Per la sua ultima fatica, per esempio, ha chiesto e ottenuto che la sua partner sul set fosse l’attrice che più di tutte ha incarnato il mito sessuale di ogni uomo, icona di bellezza e fragilità, simbolo e vittima della Hollywood di più di cinquant’anni fa: «Fare un film con Marilyn Monroe è come farlo con la Coca Cola, lei è un mito», ha detto presentando la nuova pupilla – presente assente in conferenza stampa in forma di sagoma cartonata – Suzie Kennedy. «Suzie è più che una sosia, è il clone di Marilyn» ha detto, entusiasta della sua scoperta «trovata al primo colpo, era il risultato in cima alla lista su Google cliccando “sosia della Monroe”. Prenderne una italiana era impossibile, a parte la Loren non abbiamo dive di quella portata. Che facevo, chiamavo la Marini?».
Nel film, «molto comico, pieno di gag incredibili» si dice Pieraccioni, la Kennedy è il fantasma della Monroe evocato nel corso di una seduta spiritica dal «raccomodatore di piscine» Gualtiero Marchesi (Pieraccioni) tradito dalla moglie (Barbara Tabita) fuggita con il domatore di un circo (Biagio Izzo): «La Monroe nel film è come una specie di Cyrano, conosce tutto di me e mi spinge a lottare per riconquistare mia moglie. Peccato che la veda solo io... abbiamo anche pensato a una versione della storia in cui il fantasma di Marilyn è frutto di una mia turba da esaurimento, ma alla fine con lo sceneggiatore Giovanni Veronesi abbiamo pensato che fosse più bello scrivere una favola in cui i fantasmi esistono per davvero. Un omaggio all’amore, anche a quello immaginario».
Di altri spettri nel film nessuna traccia, a parte «una scena grandiosa in Piazza del Duomo a Firenze, dove per un attimo vedo la piazza piena degli spiriti della gente che ci è passata negli ultimi 500 anni. Più di 200 comparse in costume, bellissimo». Nel cast anche il compagno di merende cinematografiche Massimo Ceccherini, «che mi sono divertito ad accoppiare con Luca Laurenti. Saranno una coppia di fatto, gay ma non effeminati. Due pasticceri che si amano in maniera passionale, litigano, entrambi con un passato etero con cui fare i conti. Una specie di omaggio a Tognazzi e Gassman».
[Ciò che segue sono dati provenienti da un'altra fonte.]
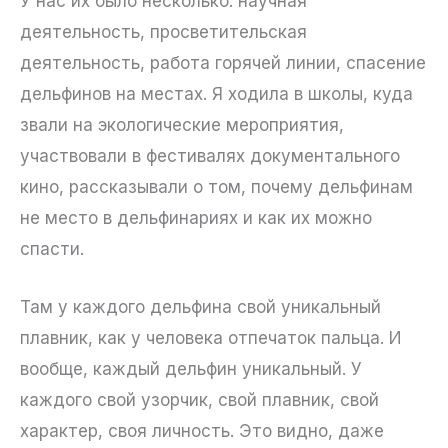
У нас их было несколько: научная
деятельность, просветительская
деятельность, работа горячей линии, спасение
дельфинов на местах. Я ходила в школы, куда
звали на экологические мероприятия,
участвовали в фестивалях документального
кино, рассказывали о том, почему дельфинам
не место в дельфинариях и как их можно
спасти.
Там у каждого дельфина свой уникальный
плавник, как у человека отпечаток пальца. И
вообще, каждый дельфин уникальный. У
каждого свой узорчик, свой плавник, свой
характер, своя личность. Это видно, даже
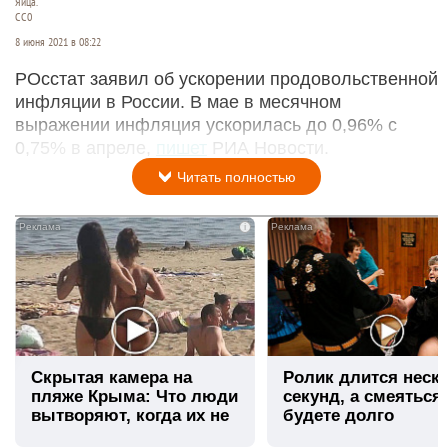
Яйца.
СС0
8 июня 2021 в 08:22
РОсстат заявил об ускорении продовольственной
инфляции в России. В мае в месячном
выражении инфляция ускорилась до 0,96% с
0,75% в апреле,
пишет
РИА Новости.
Читать полностью
i
Скрытая камера на
Ролик длится неск
пляже Крыма: Что люди
секунд, а смеяться
вытворяют, когда их не
будете долго
видят...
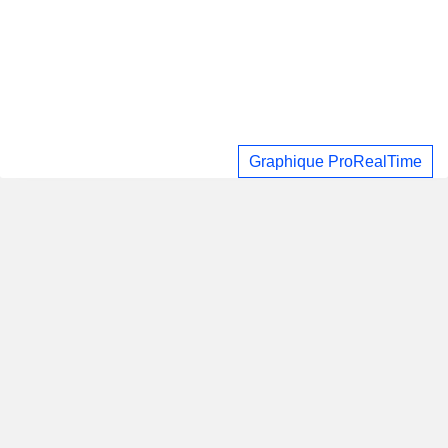
Graphique ProRealTime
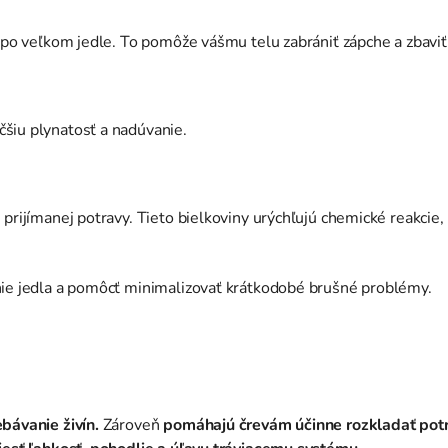
po veľkom jedle. To pomôže vášmu telu zabrániť zápche a zbaviť sa
šiu plynatosť a nadúvanie.
 prijímanej potravy. Tieto bielkoviny urýchľujú chemické reakcie,
nie jedla a pomôcť minimalizovať krátkodobé brušné problémy.
bávanie živín.
Zároveň
pomáhajú črevám účinne rozkladať pot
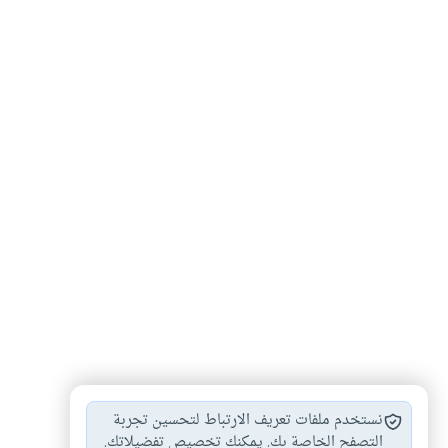
الدخان
حمل المصلي علبة…
#
#
نستخدم ملفات تعريف الارتباط لتحسين تجربة
التصفح الخاصة بك. يمكنك تخصيص تفضيلاتك.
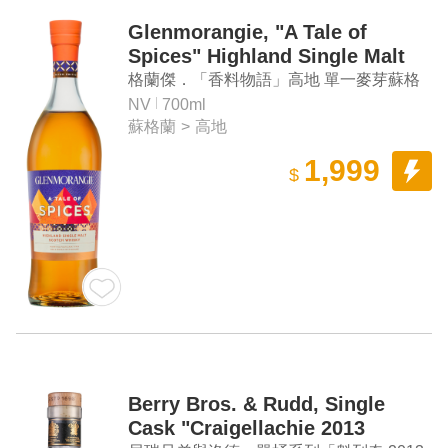
Glenmorangie, "A Tale of
Spices" Highland Single Malt
Scotch Whisky
格蘭傑．「香料物語」高地 單一麥芽蘇格
蘭威士忌
NV
700ml
蘇格蘭
>
高地
1,999
$
Berry Bros. & Rudd, Single
Cask "Craigellachie 2013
Arruolati tutti i soliti noti della gang pieraccioniana, da Francesco Guccini, «lo psichiatra Verdicchio» a Rocco Papaleo «perseguitato dal fantasma di Hitler», con la new entry Marta Gastini nel ruolo della figlia di Pieraccioni: «Ormai ho trovato il mio equilibrio. Faccio un film ogni due anni e scelgo i miei soliti attori perché con loro mi diverto. Non voglio far altro che far ridere il pubblico, in fondo sono un cabarettista, e io stesso voglio godermi la vita. Niente tv, mi piacerebbe il teatro ma mi fa fatica scrivere i testi. Faccio un film e poi mi chiudo nel sarcofago. Vivo in campagna con il mio gatto Tripode, vado a trovare i miei. Io conservo il mio ritmo, e il pubblico non si stanca».